When Thembalethu opened in 1994, as a drop-in-centre for homeless girls living on the streets of the inner-city, little did the organisers know that this little hub would become so much more than that. The place received its initial funding from former South African President Nelson Mandela when he was awarded the Nobel Peace Prize. However, it was when Jo’burg Child Welfare began to realise that the children entering the Child and Youth Care System were doing so because of circumstantial neglect – parents were jobless – that the organisation initiated the economic empowerment component at Thembalethu, enabling girls and young women to earn an income.
Over the last few years the centre has shifted its focus to accommodate its regular visitors who are most commonly unemployed women between the ages of 18 and 35. Currently, Thembalethu has become a place of support, guidance and training for these women and their children, providing a much more comprehensive service than when it originally started, including a sport programme and a sustainable economic empowerment programme, which all contain the HIV/Aids and counselling component.
Thembalethu is well known in the area for its skills training programmes which are offered to the city’s unemployed and include beauty, nail care and hairdressing and computer training.

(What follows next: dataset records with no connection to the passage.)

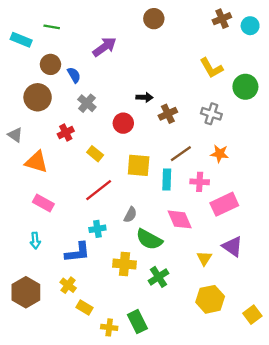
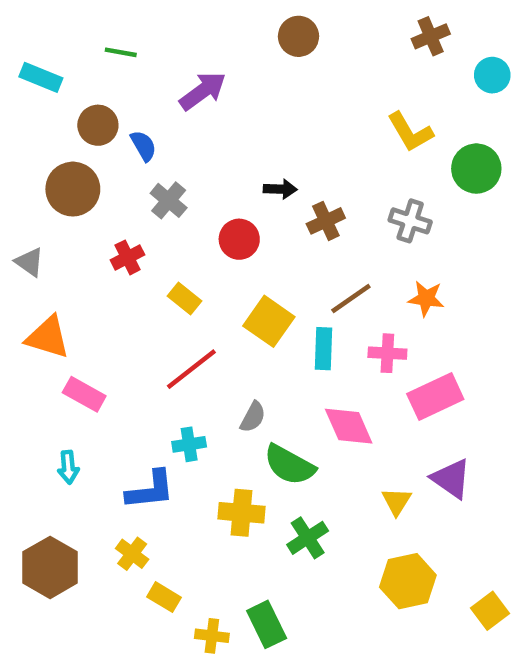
cyan circle: (250, 26) -> (492, 75), moved
green line: (52, 27) -> (121, 52), moved
orange triangle: (36, 162) -> (48, 337), moved
yellow square: (139, 165) -> (269, 321), turned 30

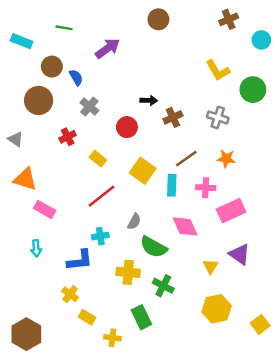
green cross: (308, 538) -> (163, 286), turned -30
brown hexagon: (50, 567) -> (26, 334), moved
green rectangle: (267, 624) -> (141, 317), moved

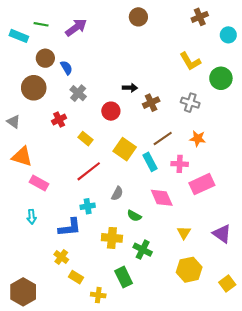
green line: (64, 28) -> (41, 24), moved
purple arrow: (108, 48) -> (76, 27), moved
cyan rectangle: (172, 185) -> (150, 162), turned -30
green semicircle: (154, 247) -> (134, 216), size x0.6
purple triangle: (240, 254) -> (222, 234), moved

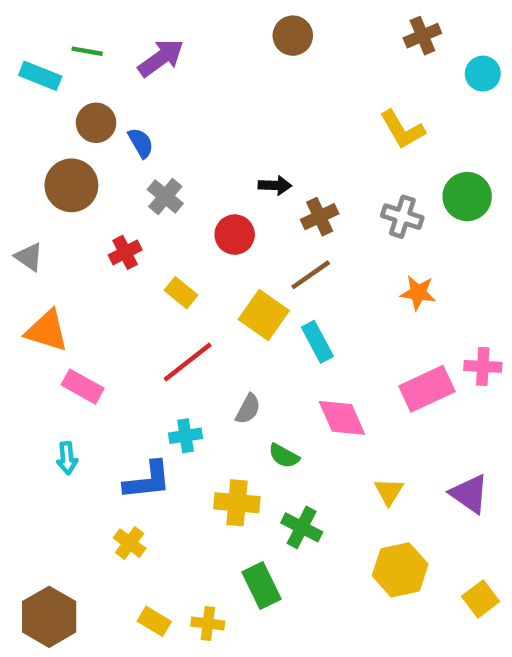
green circle: (221, 78) -> (467, 197), moved
brown line: (163, 139) -> (311, 275), moved
pink cross: (180, 164) -> (483, 366), moved
yellow rectangle: (76, 277) -> (154, 621), moved

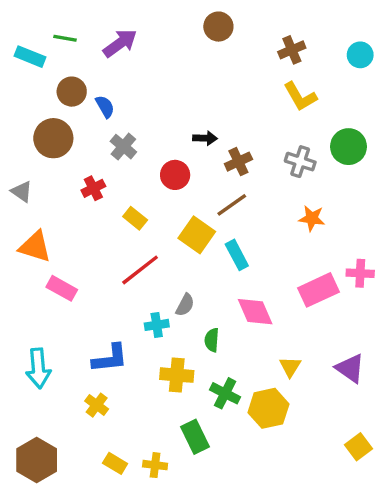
brown cross: (422, 36) -> (292, 50), moved
cyan cross: (185, 436) -> (157, 325), moved
green semicircle: (284, 456) -> (212, 340), turned 65
cyan arrow: (67, 458) -> (38, 368), moved, size x1.6
yellow hexagon: (400, 570) -> (268, 408), moved

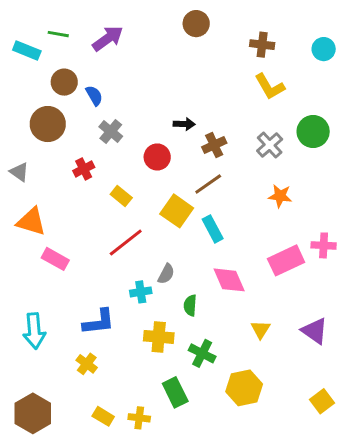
brown cross: (292, 50) -> (262, 45), turned 30
gray cross: (300, 162) -> (270, 145), turned 30
yellow hexagon: (268, 408) -> (244, 388), moved

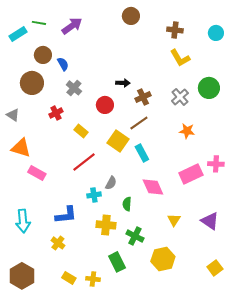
cyan rectangle: (27, 51) -> (18, 34), turned -54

Sadly though this place of hope subsists in an environment which is breaking down; a landscape of urban decay, crime, depravity and desperation, which not only threatens the people trying to eke out a living there but, even worse, has a very serious effect on the children who survive in the city streets. “Thembalethu faces many challenges on a daily basis. There’s a lack of involvement from residents. The commuters and taxi drivers using the area have no vested interest and so the environment gets littered and vandalised. Vandalism of our premises alone is a serious issue. There’s a lack of sanitation – we don’t think that Pickitup even operates in the area any more. Drugs and prostitution is rife. We need the manpower to service the precinct. It is very clear that there should be more corporate involvement,” comments Langley.
Today, Thembalethu’s biggest priority is not only to alleviate poverty through the sustainable economic empowerment programmes but to also regenerate the Johannesburg CBD so that the children of the unemployed women benefitting from these programmes can enjoy a safe environment. What it Looks Like When it’s Fixed: The Best Life for Every Child project, hosted by Jo’burg Child Welfare and the City of Johannesburg Region F, will realise this.
This new and inspired initiative to create a safe environment in and around Joubert Park for Thembalethu, its children and the community, as a whole, will essentially produce an action plan from a series of workshops facilitated by Dr Barbara Holtmann, founder of Transforming Fragile Social Systems and author of What it looks like when it’s fixed, which will see stakeholders with a vested interest in the city play a role on a collaborative level. “After facilitating some small sessions for Jo’burg Child Welfare, particularly relating to Thembalethu, it brought to the surface their vision for the site but also some very real issues that were making it hard to progress towards their ‘what it looks like when it’s fixed’, plus the need for substantive partnerships if they were to achieve it,” explains Dr Holtmann adding, “After some deep introspection, they came back to me asking me to help them make a reality of their dream for Thembalethu. They had made the brave and, I think, inspiring decision to try and fix the centre where it is currently situated rather than move to a new, less problematic site. There is a massive need for their services and even for their presence where they are and although it might have been an easy route to abandon the site and start again, they recognised the value of taking it on rather than escaping it.”
The collaborative workshops will involve people and organisations, in both the public and corporate sector, who have a vested interest in fixing up the city for the children of Jo’burg.
Along with the City of Johannesburg Region F, who is a lead partner on the project, other interested stakeholders, big and small, are either already on board or are invited to join, such as businesses, schools, hospitals, NGOs, government, community leaders and members, children from the area and junior city councils, to name some.
The workshops, which take place on 31st July 2012 and 28th / 29th August 2012 will culminate in a very special piece of software containing the vision of Joubert Park when it’s fixed and the practical steps that need to be taken for this to become a reality. The software will be handed over to the Mayor of Johannesburg on 21st September 2012 just before Heritage Day Heritage Day and will ultimately become an online portal that will be utilised with maximum effect to build a better inner-city, one that all of Jo’burg’s children can feel safe in.